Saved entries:
>>

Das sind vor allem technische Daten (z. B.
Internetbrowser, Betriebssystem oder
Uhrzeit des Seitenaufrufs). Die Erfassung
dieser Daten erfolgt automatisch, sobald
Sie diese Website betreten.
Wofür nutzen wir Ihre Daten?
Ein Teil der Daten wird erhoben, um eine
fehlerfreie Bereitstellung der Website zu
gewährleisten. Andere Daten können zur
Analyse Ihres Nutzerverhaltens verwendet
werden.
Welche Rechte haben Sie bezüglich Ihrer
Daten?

<<
>>

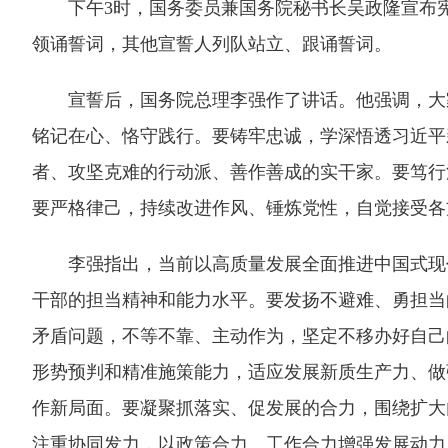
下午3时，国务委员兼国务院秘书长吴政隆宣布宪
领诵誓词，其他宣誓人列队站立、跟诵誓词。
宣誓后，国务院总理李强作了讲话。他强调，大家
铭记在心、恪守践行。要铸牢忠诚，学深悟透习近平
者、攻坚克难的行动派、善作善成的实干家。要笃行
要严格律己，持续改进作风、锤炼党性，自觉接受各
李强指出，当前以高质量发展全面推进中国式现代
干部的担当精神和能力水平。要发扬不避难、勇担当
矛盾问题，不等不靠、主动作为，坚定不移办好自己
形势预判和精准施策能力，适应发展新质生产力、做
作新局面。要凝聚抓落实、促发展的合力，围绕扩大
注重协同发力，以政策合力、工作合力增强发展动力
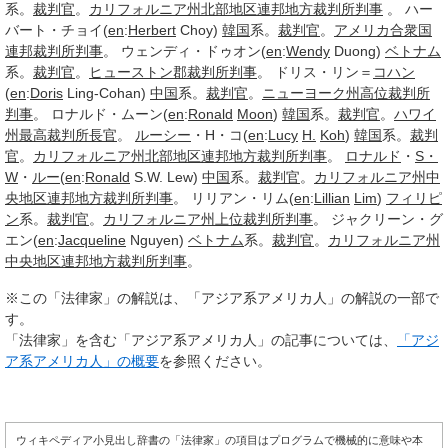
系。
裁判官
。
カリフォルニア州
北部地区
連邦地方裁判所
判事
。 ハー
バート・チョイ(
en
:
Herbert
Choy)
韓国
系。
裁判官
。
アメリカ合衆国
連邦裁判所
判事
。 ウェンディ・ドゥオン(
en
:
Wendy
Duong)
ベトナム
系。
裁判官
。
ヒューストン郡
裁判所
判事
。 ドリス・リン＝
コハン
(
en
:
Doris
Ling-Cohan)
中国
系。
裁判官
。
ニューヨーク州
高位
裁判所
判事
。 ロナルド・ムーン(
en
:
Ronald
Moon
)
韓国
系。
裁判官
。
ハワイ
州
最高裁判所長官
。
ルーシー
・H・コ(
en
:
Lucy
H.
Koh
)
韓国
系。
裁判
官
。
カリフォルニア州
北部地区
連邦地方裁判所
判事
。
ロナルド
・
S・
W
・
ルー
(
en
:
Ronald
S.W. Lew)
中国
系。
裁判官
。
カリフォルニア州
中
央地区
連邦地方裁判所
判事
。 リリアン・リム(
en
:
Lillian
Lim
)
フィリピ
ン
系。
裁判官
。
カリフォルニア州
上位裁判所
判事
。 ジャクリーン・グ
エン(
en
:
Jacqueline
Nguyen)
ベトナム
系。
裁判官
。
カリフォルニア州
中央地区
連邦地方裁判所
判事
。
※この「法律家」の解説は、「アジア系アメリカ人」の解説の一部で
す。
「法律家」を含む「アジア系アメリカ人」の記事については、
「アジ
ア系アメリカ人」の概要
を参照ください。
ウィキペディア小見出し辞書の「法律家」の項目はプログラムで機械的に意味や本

<<

[REQUIREMENT]:
Search the records line by line for the word "アジア系アメリカ人" and copy every line where it appears.

[TASK SOLUTION]:
※この「法律家」の解説は、「アジア系アメリカ人」の解説の一部で
「法律家」を含む「アジア系アメリカ人」の記事については、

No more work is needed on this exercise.